Calcutta, April 9 :
Calcutta, April 9:
A 'secret meeting' was recently held in the heart of the city between the RSS and the All-India Muslim Personal Law Board.
RSS leader Jyotirmoy Chakraborty and state BJP vice-president P.D. Chitlangia met representatives from the Muslim board, the Jamaat-e-Islami and the editor of a popular Urdu daily about a week ago in the first such meeting in the city.
The agenda was to try and build a bridge between the two communities and find ways to end the post-Godhra communal unrest that has threatened to shake the foundations of secular India.
Describing the two-hour meeting at Saturday Club as 'secret' and 'private', leaders of both communities refused to go into details. 'We were meeting for the first time. We had only heard about each other. This meeting has thrown open an opportunity for the two communities to work together,' said one participant.
Akhbar-e-Mashriq editor Md Nadeem was more forthcoming. 'The bridge has now been built for the first time. It is now up to the respective communities to work further. We discussed Godhra and the subsequent carnage that is taking place in the country. We discussed several other issues as well, and shared our separate views. Overall, the meeting was satisfactory,' he said.
Apart from Nadeem, Jamaat's Md Aziz and N. Ahmed of the Muslim board attended the meeting, which was organised by O.P. Shah, a chartered accountant who runs a voluntary organisation that promotes peace and harmony.
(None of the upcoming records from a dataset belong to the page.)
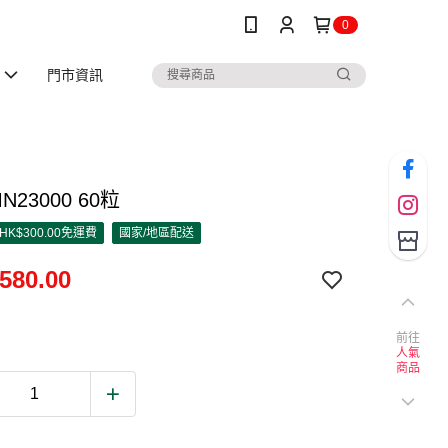
0
門市資訊
23000 60粒
K$300.00免運費
國家/地區配送
580.00
前往
人氣
商品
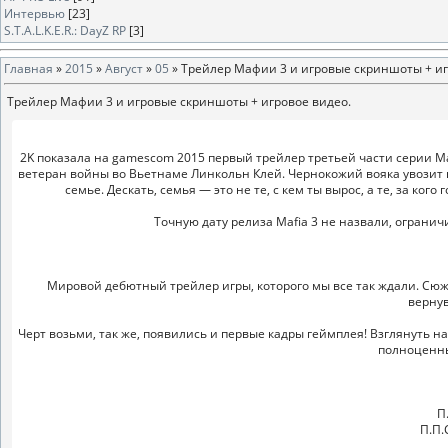
Интервью
[23]
S.T.A.L.K.E.R.: DayZ RP
[3]
Главная
»
2015
»
Август
»
05
» Трейлер Мафии 3 и игровые скриншоты + иг
Трейлер Мафии 3 и игровые скриншоты + игровое видео.
2K показала на gamescom 2015 первый трейлер третьей части серии Ma
ветеран войны во Вьетнаме Линкольн Клей. Чернокожий вояка увозит в
семье. Дескать, семья — это не те, с кем ты вырос, а те, за ког
Точную дату релиза Mafia 3 не назвали, ограни
Мировой дебютный трейлер игры, которого мы все так ждали. Сюже
верну
Черт возьми, так же, появились и первые кадры геймплея! Взглянуть 
полноценны
П
П.П.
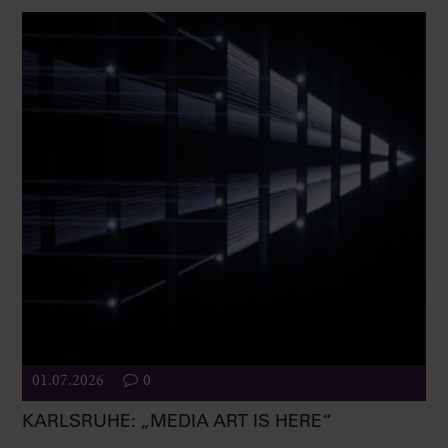
01.07.2026
0
KARLSRUHE: „MEDIA ART IS HERE“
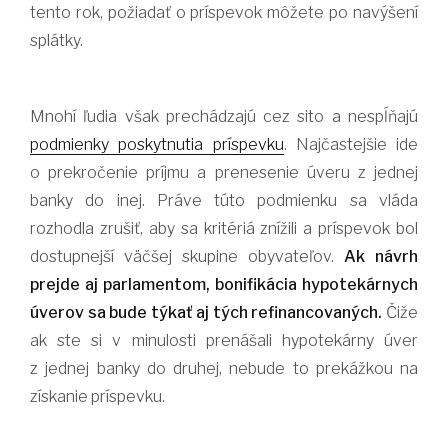
tento rok, požiadať o príspevok môžete po navýšení
splátky.
Mnohí ľudia však prechádzajú cez sito a nespĺňajú
podmienky poskytnutia príspevku
. Najčastejšie ide
o prekročenie príjmu a prenesenie úveru z jednej
banky do inej. Práve túto podmienku sa vláda
rozhodla zrušiť, aby sa kritériá znížili a príspevok bol
dostupnejší väčšej skupine obyvateľov.
Ak návrh
prejde aj parlamentom, bonifikácia hypotekárnych
úverov sa bude týkať aj tých refinancovaných.
Čiže
ak ste si v minulosti prenášali hypotekárny úver
z jednej banky do druhej, nebude to prekážkou na
získanie príspevku.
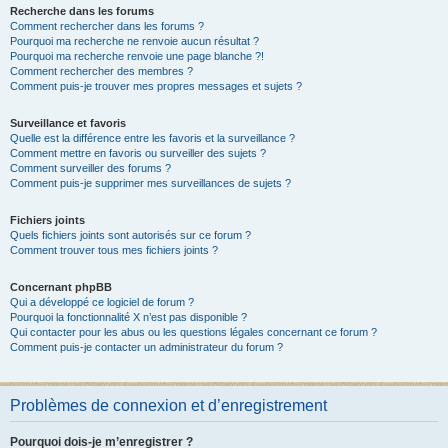
Recherche dans les forums
Comment rechercher dans les forums ?
Pourquoi ma recherche ne renvoie aucun résultat ?
Pourquoi ma recherche renvoie une page blanche ?!
Comment rechercher des membres ?
Comment puis-je trouver mes propres messages et sujets ?
Surveillance et favoris
Quelle est la différence entre les favoris et la surveillance ?
Comment mettre en favoris ou surveiller des sujets ?
Comment surveiller des forums ?
Comment puis-je supprimer mes surveillances de sujets ?
Fichiers joints
Quels fichiers joints sont autorisés sur ce forum ?
Comment trouver tous mes fichiers joints ?
Concernant phpBB
Qui a développé ce logiciel de forum ?
Pourquoi la fonctionnalité X n’est pas disponible ?
Qui contacter pour les abus ou les questions légales concernant ce forum ?
Comment puis-je contacter un administrateur du forum ?
Problèmes de connexion et d’enregistrement
Pourquoi dois-je m’enregistrer ?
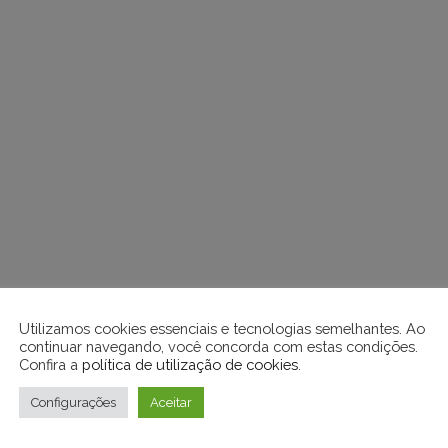
Utilizamos cookies essenciais e tecnologias semelhantes. Ao
continuar navegando, você concorda com estas condições.
Confira a
política de utilização de cookies
.
Configurações
Aceitar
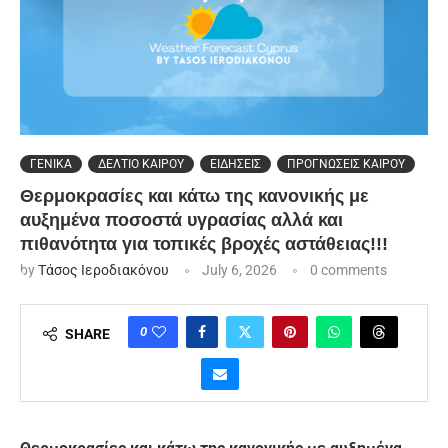
ΓΕΝΙΚΑ
ΔΕΛΤΙΟ ΚΑΙΡΟΥ
ΕΙΔΗΣΕΙΣ
ΠΡΟΓΝΩΣΕΙΣ ΚΑΙΡΟΥ
Θερμοκρασίες και κάτω της κανονικής με
αυξημένα ποσοστά υγρασίας αλλά και
πιθανότητα για τοπικές βροχές αστάθειας!!!
by
Τάσος Ιεροδιακόνου
July 6, 2026
0 comments
0
SHARE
Shah is well known in the RSS and BJP circles, and that was enough to convince both Chakraborty and Chitlangia to participate.
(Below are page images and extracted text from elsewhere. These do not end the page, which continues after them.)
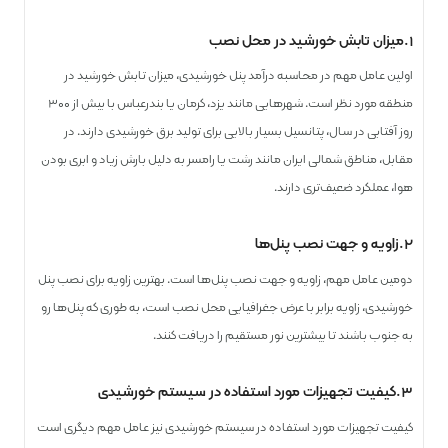
۱.میزان تابش خورشید در محل نصب
اولین عامل مهم در محاسبه درآمد پنل خورشیدی، میزان تابش خورشید در
منطقه مورد نظر است. شهرهایی مانند یزد، کرمان یا بندرعباس با بیش از ۳۰۰
روز آفتابی در سال، پتانسیل بسیار بالایی برای تولید برق خورشیدی دارند. در
مقابل، مناطق شمالی ایران مانند رشت یا رامسر به دلیل بارش زیاد و ابری بودن
هوا، عملکرد ضعیف‌تری دارند.
۲.زاویه و جهت نصب پنل‌ها
دومین عامل مهم، زاویه و جهت نصب پنل‌ها است. بهترین زاویه برای نصب پنل
خورشیدی، زاویه برابر با عرض جغرافیایی محل نصب است، به طوری که پنل‌ها رو
به جنوب باشند تا بیشترین نور مستقیم را دریافت کنند.
۳.کیفیت تجهیزات مورد استفاده در سیستم خورشیدی
کیفیت تجهیزات مورد استفاده در سیستم خورشیدی نیز عامل مهم دیگری است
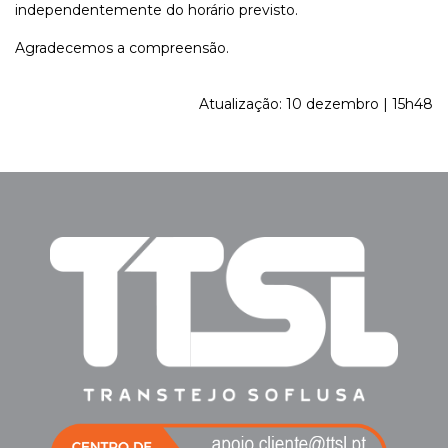
independentemente do horário previsto.
Agradecemos a compreensão.
Atualização: 10 dezembro | 15h48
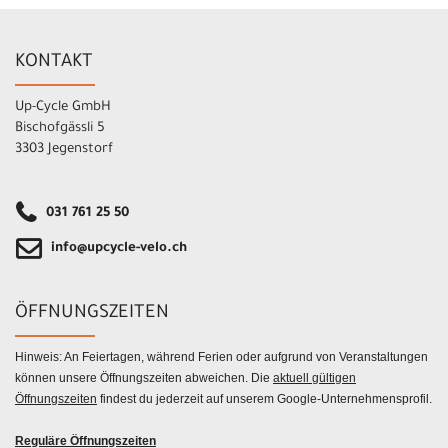
KONTAKT
Up-Cycle GmbH
Bischofgässli 5
3303 Jegenstorf
031 761 25 50
info@upcycle-velo.ch
ÖFFNUNGSZEITEN
Hinweis: An Feiertagen, während Ferien oder aufgrund von Veranstaltungen
können unsere Öffnungszeiten abweichen. Die
aktuell gültigen
Öffnungszeiten
findest du jederzeit auf unserem Google-Unternehmensprofil.
Reguläre Öffnungszeiten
Watched with anticipation by the RSS high command and trepidation by the Muslim board leaders in New Delhi, West Bengal sanghchalak Keshab Dixit gave Chakraborty the go-ahead to attend the meeting, possibly in the hope of opening a dialogue. When contacted in his office, Dixit merely said: 'He was asked to go because someone was invited from our side to attend the meeting.'
Chakraborty took the initiative to break the ice once the introductions were over. 'Let us meet socially again, and not politically. We must try to find out a solution,' sources quoted him as saying. They said Chitlangia and Chakraborty tried to convince the Muslim leaders that what happened in Godhra was 'unacceptable' and that asking political leaders to intervene would never solve the problem.
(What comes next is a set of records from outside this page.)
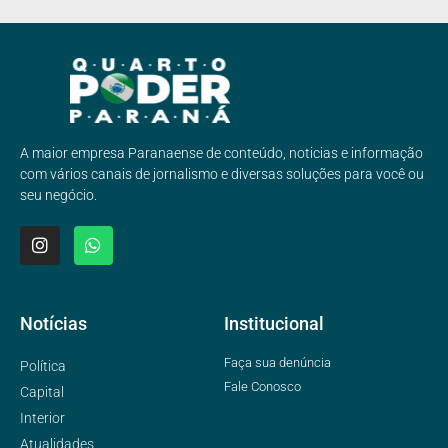
A maior empresa Paranaense de conteúdo, noticias e informação
com vários canais de jornalismo e diversas soluções para você ou
seu negócio.
Notícias
Institucional
Faça sua denúncia
Política
Fale Conosco
Capital
Interior
Atualidades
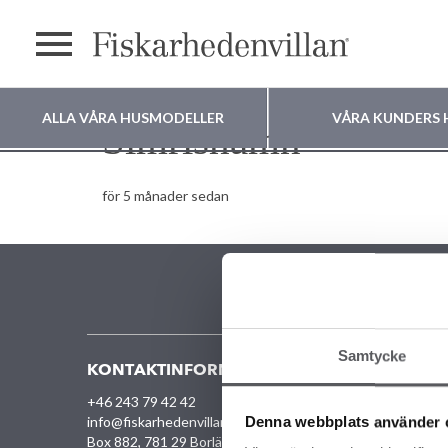
Meny
ALLA VÅRA HUSMODELLER
VÅRA KUNDERS 
Simrishamn
Var vill du bygga
för 5 månader sedan
ditt hus?
Samtycke
KONTAKTINFORMATION
VÅRA O
+46 243 79 42 42
ALLA
Denna webbplats använder 
info@fiskarhedenvillan.se
UNIK
Box 882, 781 29 Borlänge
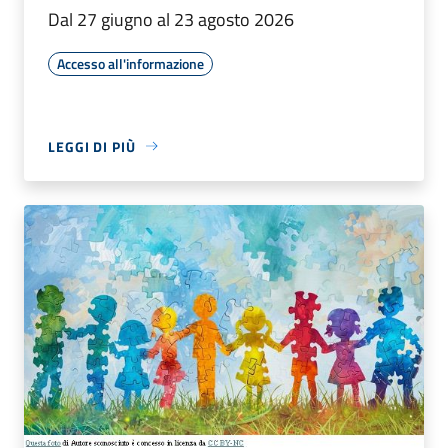
Dal 27 giugno al 23 agosto 2026
Accesso all'informazione
LEGGI DI PIÙ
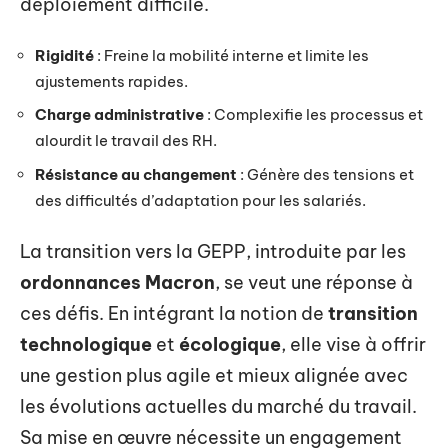
déploiement difficile.
Rigidité
: Freine la mobilité interne et limite les
ajustements rapides.
Charge administrative
: Complexifie les processus et
alourdit le travail des RH.
Résistance au changement
: Génère des tensions et
des difficultés d’adaptation pour les salariés.
La transition vers la GEPP, introduite par les
ordonnances Macron
, se veut une réponse à
ces défis. En intégrant la notion de
transition
technologique
et
écologique
, elle vise à offrir
une gestion plus agile et mieux alignée avec
les évolutions actuelles du marché du travail.
Sa mise en œuvre nécessite un engagement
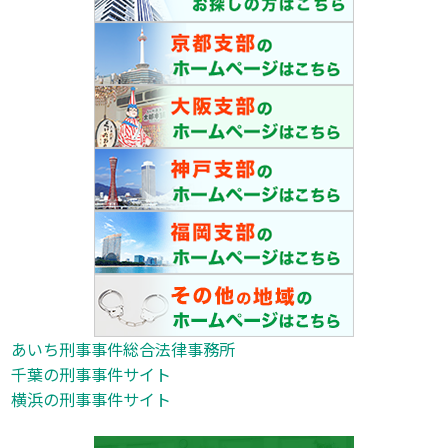
あいち刑事事件総合法律事務所
千葉の刑事事件サイト
横浜の刑事事件サイト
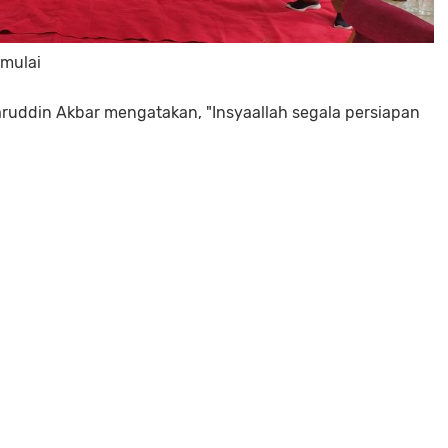
mulai
aruddin Akbar mengatakan, "Insyaallah segala persiapan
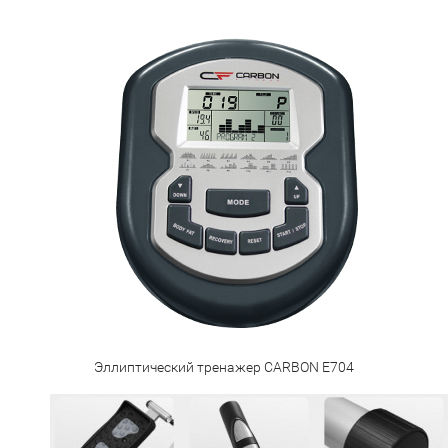
Эллиптический тренажер CARBON E704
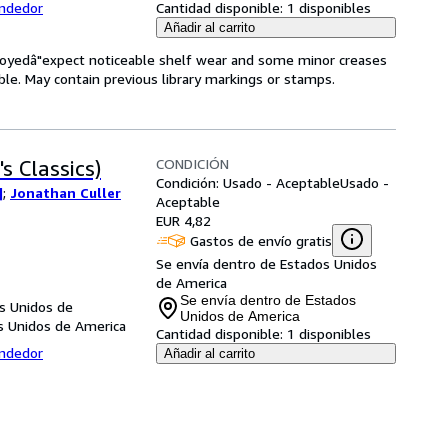
endedor
Cantidad disponible:
1 disponibles
Añadir al carrito
enjoyedâ"expect noticeable shelf wear and some minor creases
gible. May contain previous library markings or stamps.
CONDICIÓN
s Classics)
Condición: Usado - Aceptable
Usado -
]
;
Jonathan Culler
Aceptable
EUR 4,82
Gastos de envío gratis
Se envía dentro de Estados Unidos
de America
Se envía dentro de Estados
s Unidos de
Unidos de America
s Unidos de America
Cantidad disponible:
1 disponibles
endedor
Añadir al carrito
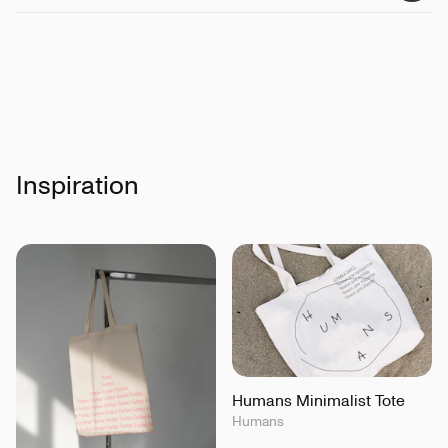
Inspiration
Humans Minimalist Tote
Humans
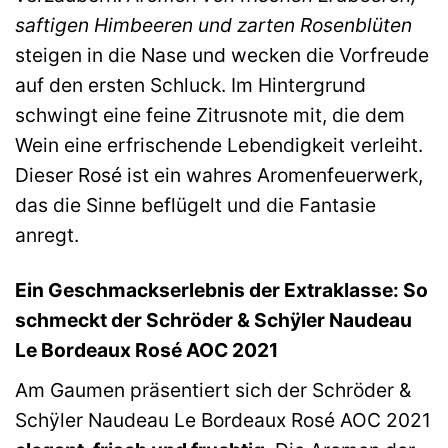
saftigen Himbeeren und zarten Rosenblüten
steigen in die Nase und wecken die Vorfreude
auf den ersten Schluck. Im Hintergrund
schwingt eine feine Zitrusnote mit, die dem
Wein eine erfrischende Lebendigkeit verleiht.
Dieser Rosé ist ein wahres Aromenfeuerwerk,
das die Sinne beflügelt und die Fantasie
anregt.
Ein Geschmackserlebnis der Extraklasse: So
schmeckt der Schröder & Schÿler Naudeau
Le Bordeaux Rosé AOC 2021
Am Gaumen präsentiert sich der Schröder &
Schÿler Naudeau Le Bordeaux Rosé AOC 2021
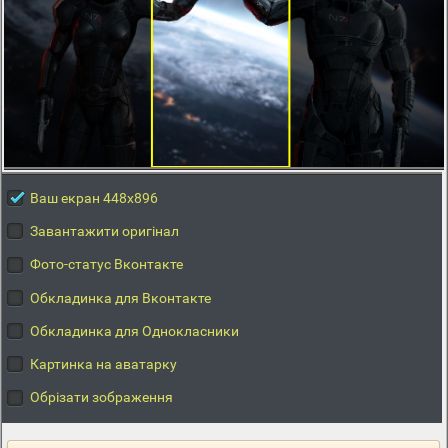
Ваш екран 448x896
Завантажити оригінал
Фото-статус Вконтакте
Обкладинка для Вконтакте
Обкладинка для Однокласники
Картинка на аватарку
Обрізати зображення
The Muslim leaders, on the other hand, pointed to the slaughter of hundreds of their community members in the revenge killings. 'We do not associate ourselves with the militants in Kashmir,' said the minority delegation when a reference was made to terrorism in Kashmir. In turn, the RSS-BJP leaders agreed that the 'Hindu society had over-reacted' after the Godhra incident.
Though the minority members were peeved with Chitlangia's statement that 'all Muslims were not terrorists, but all terrorists have turned out to be Muslims', they decided to ignore it in the hope of a comprehensive dialogue in future. 'There definitely will be several more meetings to sort out problems. This was just the beginning of a new era,' Nadeem said, reflecting the hope generated by the gathering.